Elsevier

Neurocomputing

Volume 266, 29 November 2017, Pages 506-526
Neurocomputing

A new efficient training strategy for deep neural networks by hybridization of artificial bee colony and limited–memory BFGS optimization algorithms

https://doi.org/10.1016/j.neucom.2017.05.061Get rights and content

Abstract

Working up with deep learning techniques requires profound understanding of the mechanisms underlying the optimization of the internal parameters of complex structures. The major factor limiting this understanding is that there exist only a few optimization methods such as gradient descent and Limited–memory Broyden–Fletcher–Goldfarb–Shannon (L-BFGS) to find the best local minima of the problem space for these complex structures such as deep neural network (DNN). Therefore, in this paper, we represent a new training approach named hybrid artificial bee colony based training strategy (HABCbTS) to tune the parameters of a DNN structure, which includes one or more autoencoder layers cascaded to a softmax classification layer. In this strategy, a derivative-free optimization algorithm “ABC” is combined with a derivative-based algorithm “L-BFGS” to construct “HABC”, which is used in the HABCbTS. Detailed simulation results supported by statistical analysis show that the proposed training strategy results in better classification performance compared to the DNN classifier trained with the L-BFGS, ABC and modified ABC. The obtained classification results are also compared with the state-of-the-art classifiers, including MLP, SVM, KNN, DT and NB on 15 data sets with different dimensions and sizes.

Introduction

Deep neural networks (DNNs) were first proposed in early 1980s [1] and in 2002 [2]. However, due to training difficulties in deep architectures, DNNs could not receive the attention that they deserve until the years 2006 and 2007 [3], [4], [5]. Nowadays, DNNs are employed in a wide variety of application areas, such as speech processing [6], pattern recognition [7], classification [8], medical applications [9], [10], [11], etc. [12]. The main reason of this popularity is the attractive properties of DNNs such as good classification performance for complex data sets, applicability to large size data (also for big data), well-established design criteria for complex systems and so on [13], [14]. Besides, the most significant property of DNNs is the capability of producing most convenient features in classification of data sets.
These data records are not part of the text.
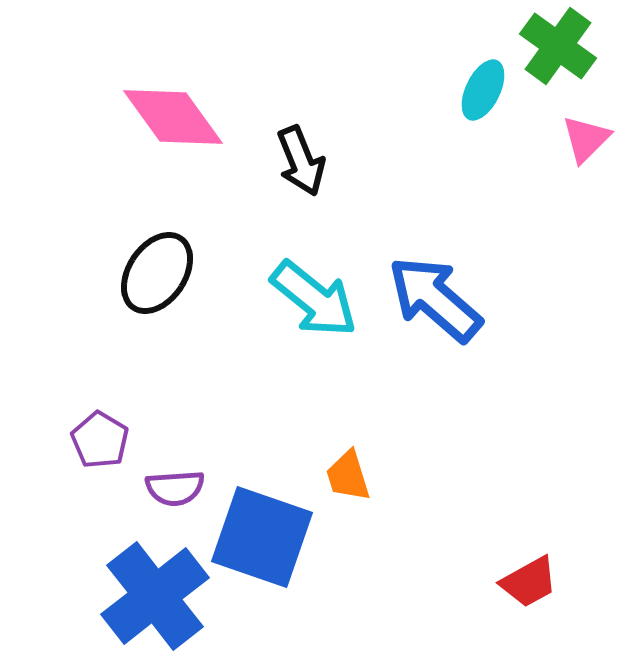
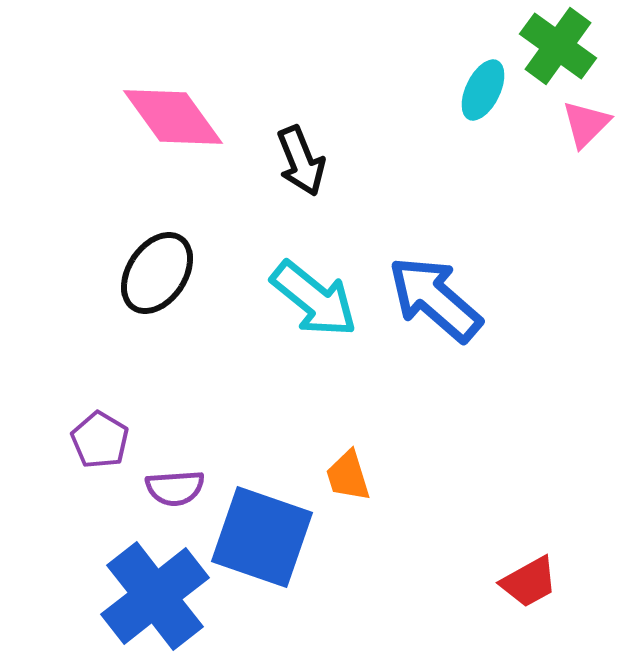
pink triangle: moved 15 px up
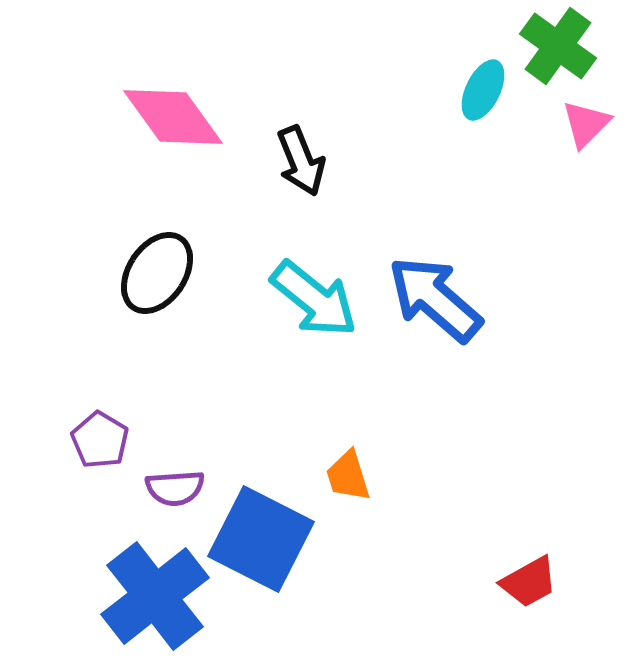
blue square: moved 1 px left, 2 px down; rotated 8 degrees clockwise
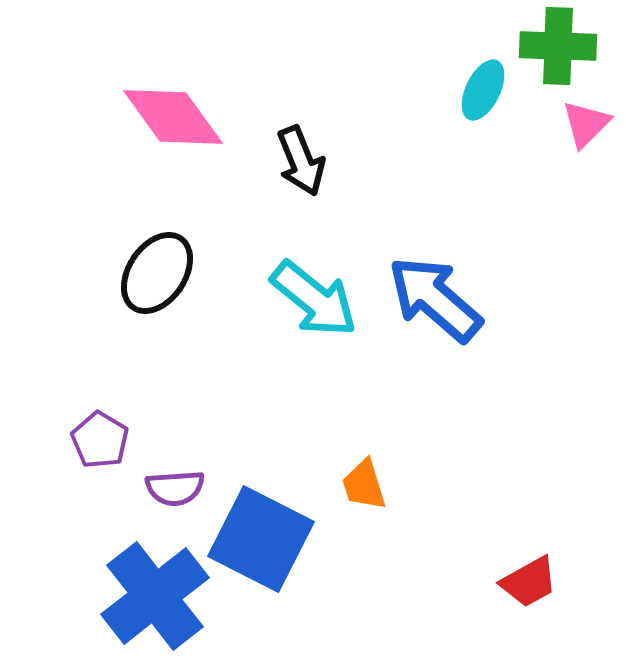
green cross: rotated 34 degrees counterclockwise
orange trapezoid: moved 16 px right, 9 px down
In practice, however, it has been proved that the training of a DNN structure is a challenging task [15].

In the literature, there are many techniques to optimize a function [16], [17] or to train different types of network based models [18], however, only a few of these techniques are suitable to find the local minima of a DNN [19]. Derivative-based optimization algorithms including gradient descent (GD), stochastic gradient descent (SGD), limited memory Broyden–Fletcher–Goldfarb–Shannon (L-BFGS) and conjugate gradient (CG) algorithms are generally used to find the optimum parameter values of the DNNs and variants [19]. Although the GD is usually preferred due to its simplicity and speed benefits, it can produce good results only if the initialization of the parameters are close to an optimum solution [3]. Besides, the SGD has better optimization performance than the GD because the SGD needs fewer training samples to optimize the DNN. However, the SGD has several tuning parameters such as learning rate, convergence criteria, etc. Moreover, the L-BFGS and CG utilize approximate second-order derivative information with the goal of dealing with nonlinearity and ill-conditioning. Therefore, the L-BFGS and CG have relatively better performances than the SGD and GD, while the L-BFGS being slightly better than the CG for training of the DNN [19].
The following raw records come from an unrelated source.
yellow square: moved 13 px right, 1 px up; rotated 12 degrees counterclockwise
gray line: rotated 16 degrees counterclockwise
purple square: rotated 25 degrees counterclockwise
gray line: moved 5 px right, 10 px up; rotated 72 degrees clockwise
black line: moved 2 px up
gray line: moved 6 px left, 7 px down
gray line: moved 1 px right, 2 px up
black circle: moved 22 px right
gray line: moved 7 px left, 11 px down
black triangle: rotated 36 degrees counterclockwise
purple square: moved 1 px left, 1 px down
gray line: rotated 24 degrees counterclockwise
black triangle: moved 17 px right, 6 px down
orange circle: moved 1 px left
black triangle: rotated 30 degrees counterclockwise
The above-mentioned optimization algorithms have more or less some drawbacks such as getting trapped at a local minima, slow convergence rates, complex mathematical backgrounds, and instability. Furthermore, the performance of these algorithms rely on one or more tuning parameters. These parameters are heuristically chosen and externally supplied by the user, since there is no analytical method to determine their optimal values.

In addition to the derivative-based optimization algorithms discussed above, a lot of derivative-free optimization algorithms such as genetic algorithm and artificial bee colony (ABC) algorithm have also been presented to solve optimization problems like training neural network (NN) [20], [21], [22], [23]. Although derivative-free optimization algorithms are highly competitive or sometimes superior to the derivative-based optimization algorithms for the optimization of the complex problems and models, especially for NNs, their performances are usually not very satisfactory to find the optimum values of the weights of DNN structures due to high dimensionality. Compared to the other derivative-free optimization algorithms, the ABC is a highly efficient optimization algorithm to train the DNNs because the ABC has fewer tuning parameters, convergence speed benefits, and better performance than many other derivative-free optimization algorithms [24].

In this paper, in order to overcome the above-mentioned problems, the combination of a derivative-based optimization algorithm “L-BFGS” and a derivative-free optimization algorithm “ABC” is proposed to optimize DNN structures consisting of one or more autoencoders with a softmax classification layer. The proposed hybrid optimization strategy is named Hybrid Artificial Bee Colony based Training Strategy (HABCbTS) to train the DNN. The HABCbTS offers the ability of L-BFGS’s exploring local minima of search space and the capability of ABC’s discovering new possible solution candidates, which are far away from current point where the algorithm is trapped. The HABCbTS is tested with benchmark data sets. Simulation results supported with statistical analysis show that the HABCbTS is not only better than the DNN trained with the ABC but also better than the DNN trained with the L-BFGS. To the best of our knowledge, our method is the first one to study the optimization of the DNN based structures with a hybrid optimization method.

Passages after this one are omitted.